If you are looking to invest in Celgene Corporation’s (NASDAQ:CELG), or currently own the stock, then you need to understand its beta in order to understand how it can affect the risk of your portfolio. Every stock in the market is exposed to market risk, which arises from macroeconomic factors such as economic growth and geo-political tussles just to name a few. This is measured by its beta. Different characteristics of a stock expose it to various levels of market risk, and the market as a whole represents a beta value of one. A stock with a beta greater than one is considered more sensitive to market-wide shocks compared to a stock that trades below the value of one.
View our latest analysis for Celgene
What is CELG’s market risk?
Celgene has a beta of 1.9, which means that the percentage change in its stock value will be higher than the entire market in times of booms and busts. A high level of beta means investors face higher risk associated with potential gains and losses driven by market movements. Based on this beta value, CELG will help diversify your portfolio, if it currently comprises of low-beta stocks. This will be beneficial for portfolio returns, in particular, when current market sentiment is positive.

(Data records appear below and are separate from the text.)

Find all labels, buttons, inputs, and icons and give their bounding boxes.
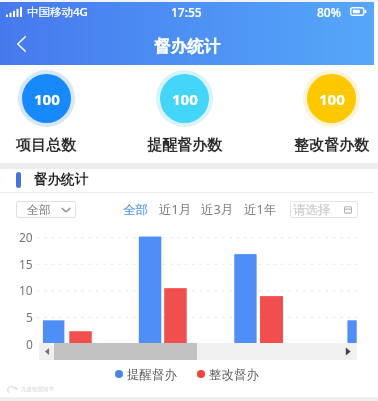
- staticText: 提醒督办数: [147, 136, 222, 155]
- staticText: 提醒督办: [127, 367, 177, 381]
- staticText: 20: [19, 229, 33, 244]
- staticText: 100: [34, 89, 60, 109]
- staticText: 九爱智慧城市: [21, 386, 54, 393]
- staticText: 督办统计: [34, 171, 88, 188]
- staticText: 近3月: [201, 201, 234, 218]
- staticText: 全部: [27, 202, 51, 217]
- button[interactable]: 近3月: [201, 201, 234, 218]
- staticText: 15: [19, 256, 33, 271]
- staticText: 100: [319, 89, 345, 109]
- button[interactable]: 请选择: [290, 201, 358, 218]
- button[interactable]: 100: [22, 74, 71, 123]
- button[interactable]: 近1年: [244, 201, 277, 218]
- staticText: 中国移动4G: [27, 4, 88, 20]
- staticText: 项目总数: [16, 136, 76, 155]
- button[interactable]: 返回: [6, 29, 36, 59]
- button[interactable]: 100: [307, 74, 356, 123]
- staticText: 近1年: [244, 201, 277, 218]
- staticText: 整改督办: [209, 367, 259, 381]
- staticText: 督办统计: [0, 36, 374, 57]
- button[interactable]: 全部: [16, 201, 76, 218]
- staticText: 0: [26, 336, 33, 351]
- button[interactable]: [39, 343, 357, 360]
- staticText: 请选择: [293, 202, 331, 218]
- staticText: 10: [19, 282, 33, 297]
- staticText: 近1月: [159, 201, 192, 218]
- staticText: 80%: [317, 4, 341, 20]
- staticText: 全部: [123, 202, 148, 218]
- staticText: 100: [172, 89, 198, 109]
- button[interactable]: 近1月: [159, 201, 192, 218]
- staticText: 17:55: [171, 4, 202, 20]
- staticText: 整改督办数: [294, 136, 369, 155]
- button[interactable]: 100: [160, 74, 209, 123]
- button[interactable]: 全部: [123, 201, 148, 218]
- staticText: 5: [26, 309, 33, 324]
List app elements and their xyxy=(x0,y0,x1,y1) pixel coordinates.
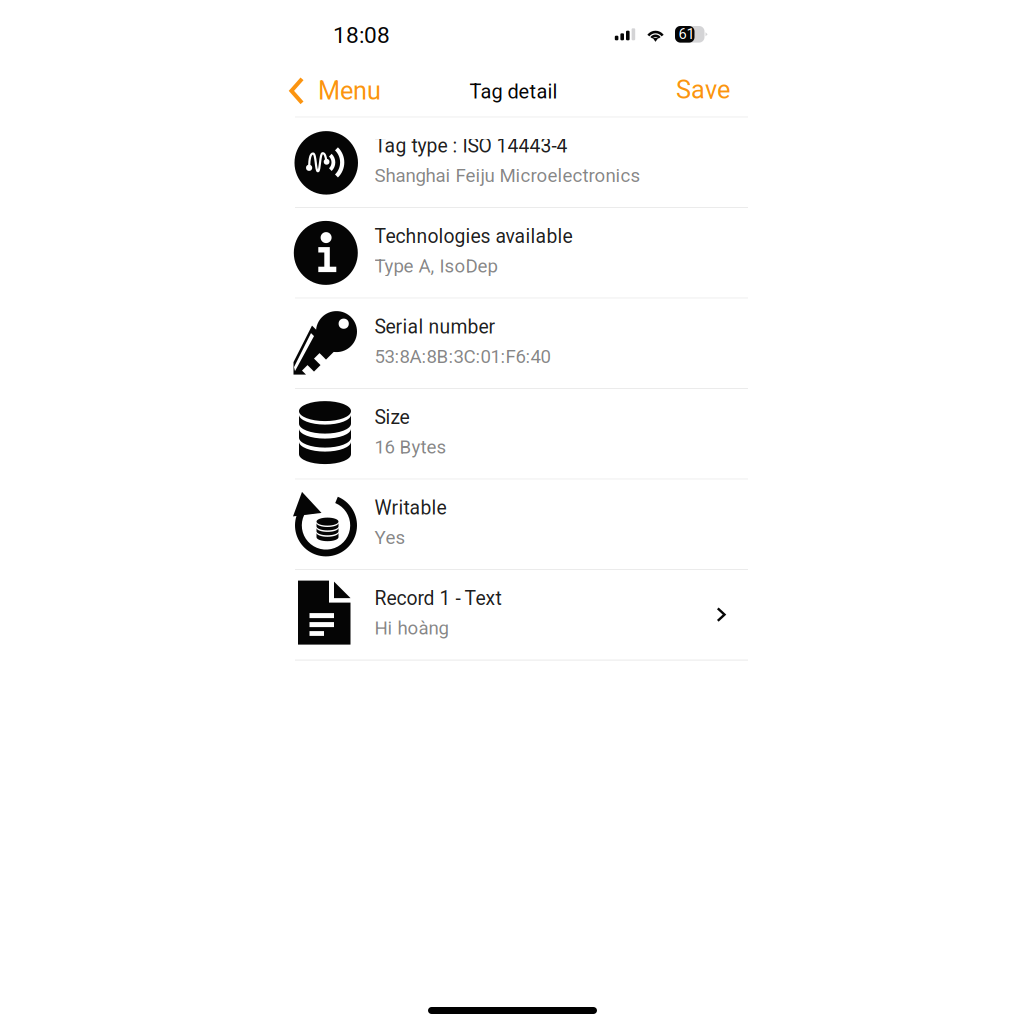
staticText: 18:08 xyxy=(333,22,390,49)
button[interactable]: Size xyxy=(295,389,748,479)
button[interactable]: Tag type : ISO 14443-4 xyxy=(295,118,748,207)
button[interactable]: Record 1 - Text xyxy=(295,570,748,660)
button[interactable]: Serial number xyxy=(295,299,748,388)
staticText: Shanghai Feiju Microelectronics xyxy=(374,165,640,186)
staticText: 53:8A:8B:3C:01:F6:40 xyxy=(374,346,550,368)
staticText: Technologies available xyxy=(374,225,572,248)
button[interactable]: Save xyxy=(669,66,737,114)
staticText: Size xyxy=(374,406,410,429)
staticText: Writable xyxy=(374,497,446,519)
staticText: Type A, IsoDep xyxy=(374,255,498,277)
button[interactable]: Writable xyxy=(295,480,748,569)
staticText: Record 1 - Text xyxy=(374,587,502,610)
staticText: Hi hoàng xyxy=(374,617,448,639)
staticText: Save xyxy=(676,75,730,105)
staticText: Tag type : ISO 14443-4 xyxy=(374,135,568,157)
staticText: Yes xyxy=(374,527,406,548)
staticText: Menu xyxy=(318,76,381,106)
button[interactable]: Technologies available xyxy=(295,208,748,298)
staticText: 16 Bytes xyxy=(374,436,446,458)
staticText: Serial number xyxy=(374,316,496,338)
staticText: Tag detail xyxy=(470,80,558,103)
button[interactable]: Menu xyxy=(284,67,386,115)
staticText: 61 xyxy=(678,25,694,42)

How does CELG's size and industry impact its risk?
CELG has a market capitalization of USD $111.85B, putting it in the category of established companies, which are found to experience less relative risk compared to small-sized companies. Moreover, CELG’s industry, biotechnology, is considered to be defensive, which means it is more volatile than the market over the economic cycle. It seems as though there is an inconsistency in risks portrayed by CELG’s size and industry relative to its actual beta value. There may be a more fundamental driver which can explain this inconsistency, which we will examine below.
How CELG's assets could affect its beta
An asset-heavy company tends to have a higher beta because the risk associated with running fixed assets during a downturn is highly expensive. I test CELG’s ratio of fixed assets to total assets in order to determine how high the risk is associated with this type of constraint. Since CELG’s fixed assets are only 5.02% of its total assets, it doesn’t depend heavily on a high level of these rigid and costly assets to operate its business. Thus, we can expect CELG to be more stable in the face of market movements, relative to its peers of similar size but with a higher portion of fixed assets on their books. This outcome contradicts CELG’s current beta value which indicates an above-average volatility.